The SMS achieves this by tracking all stacking and reclaim tasks, stockyard targets as well as in-loading and out-loading performance. 

Its strengths also come at an opportune time as the global resources sector is emerging from the COVID-19 pandemic ready to embrace automation and remove personnel from hazardous areas. 

MRA commercial director – smart automation products, Andrew Wilshire, has observed this trend in major mining regions across the world, including South America, South Africa and North America. 

“We have a world-leading technology for the automation of the stockyard,” Wilshire tells Australian Mining.

“We improve safety, we increase throughput efficiency and help management better control the quality and flow of material.

“Mining and port operators are looking for ways to protect their continuity of operations and MRA’s smart systems can really help.”

Another key focus for MRA is the ship loader where MRA provides a full protection system including anti-collision system (ACS), where it is the only Australia-owned solution amid a number of European alternatives.

McPherson says this means mining and port operators are not going to deal with time differences and delays in getting equipment support, which can also lead to extra costs.

“By protecting ship loader systems with our ACS, we have embarked on steps towards full automation,” McPherson continues. 

“We’re focussed on partnering with the right operations and terminals to assist us with achieving full automation. This hasn’t been achieved in the industry to date.”

The ACS is now operating at two Australian coal terminals and is about to be deployed in a North American port facility. 

The quality of MRA’s solution is based on laser scanning technologies, which are installed on the ship loader and collect millions of data points to create a highly accurate 3D map of the vessel.

Such representation and spatial awareness helps to prevent collisions, while creating a real-time protection zone around the ship loader’s boom and shuttle, spout/soon and operator cabin. 

The ACS provides separation distances to the PLC which can produce a slow-down or inhibit instructions. 

It is one of the tools in MRAs ship loader protection suite that assists the operator with eliminating blind spots from CCTV and thermal cameras. 

Other tools in its suite that support the operator are vessel list and draught evaluation and hatch detection.

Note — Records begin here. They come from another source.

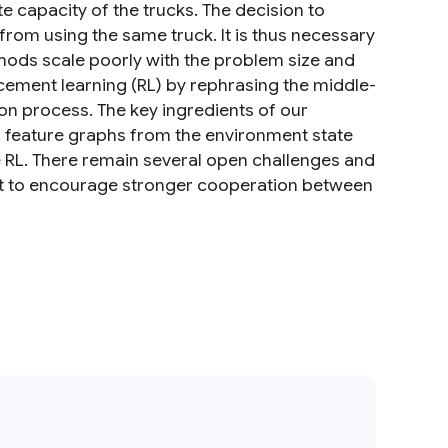
te capacity of the trucks. The decision to
 from using the same truck. It is thus necessary
ethods scale poorly with the problem size and
rcement learning (RL) by rephrasing the middle-
on process. The key ingredients of our
l feature graphs from the environment state
 RL. There remain several open challenges and
t to encourage stronger cooperation between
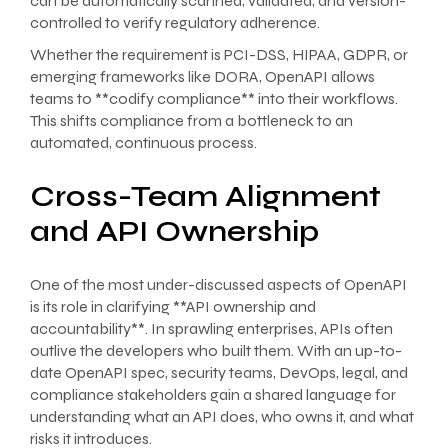
can be automatically scanned, validated, and version-
controlled to verify regulatory adherence.
Whether the requirement is PCI-DSS, HIPAA, GDPR, or
emerging frameworks like DORA, OpenAPI allows
teams to **codify compliance** into their workflows.
This shifts compliance from a bottleneck to an
automated, continuous process.
Cross-Team Alignment
and API Ownership
One of the most under-discussed aspects of OpenAPI
is its role in clarifying **API ownership and
accountability**. In sprawling enterprises, APIs often
outlive the developers who built them. With an up-to-
date OpenAPI spec, security teams, DevOps, legal, and
compliance stakeholders gain a shared language for
understanding what an API does, who owns it, and what
risks it introduces.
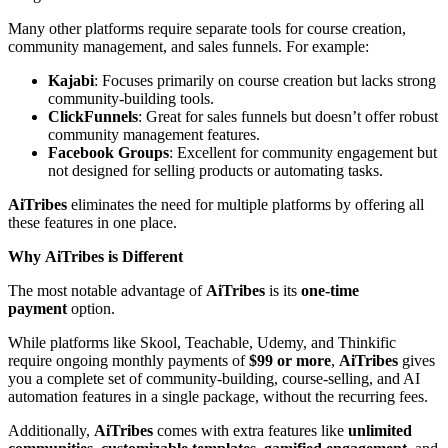
Many other platforms require separate tools for course creation,
community management, and sales funnels. For example:
Kajabi
: Focuses primarily on course creation but lacks strong
community-building tools.
ClickFunnels
: Great for sales funnels but doesn’t offer robust
community management features.
Facebook Groups
: Excellent for community engagement but
not designed for selling products or automating tasks.
AiTribes
eliminates the need for multiple platforms by offering all
these features in one place.
Why AiTribes is Different
The most notable advantage of
AiTribes
is its
one-time
payment
option.
While platforms like Skool, Teachable, Udemy, and Thinkific
require ongoing monthly payments of
$99 or more
,
AiTribes
gives
you a complete set of community-building, course-selling, and AI
automation features in a single package, without the recurring fees.
Additionally,
AiTribes
comes with extra features like
unlimited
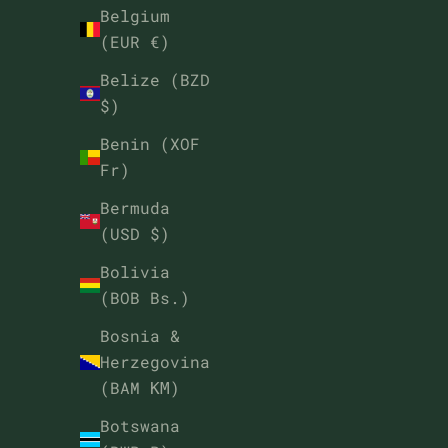
Belgium
(EUR €)
Belize (BZD
$)
Benin (XOF
Fr)
Bermuda
(USD $)
Bolivia
(BOB Bs.)
Bosnia &
Herzegovina
(BAM КМ)
Botswana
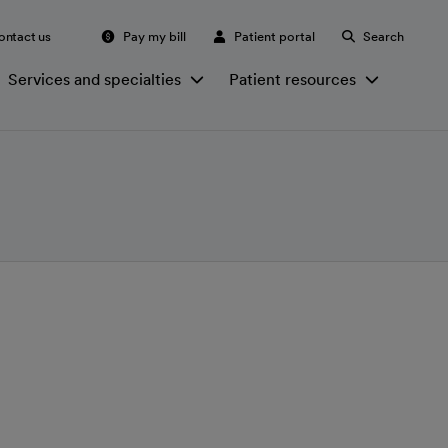
ontact us
Pay my bill
Patient portal
Search
Services and specialties
Patient resources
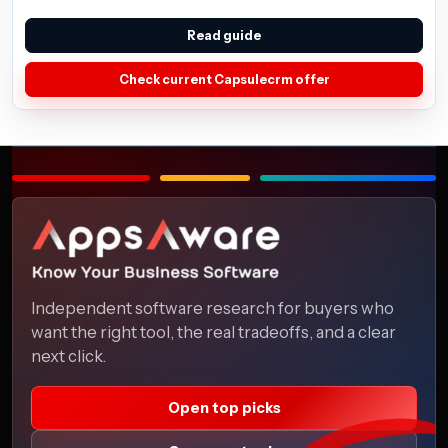
Read guide
Check current Capsulecrm offer
Independent software research for buyers who
want the right tool, the real tradeoffs, and a clear
next click.
Open top picks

Built to ensure continued operations, the ACS has, at the time of writing, registered more than 160 months without a collision incident at Port Waratah Coal Services’ Carrington terminal and Port Kembla Coal Terminal. 

McPherson says safety sits at the forefront of the ACS technology development as it provides the additional tools required for the relocation of the operator cabin from the boom of the ship loader.

“Our deep understanding of the mining industry and machine automation help to ensure personnel stay safe and productivity is optimised,” McPherson says.

“This is the fruits of our 23-year investment in smart technology for the materials handling sector.”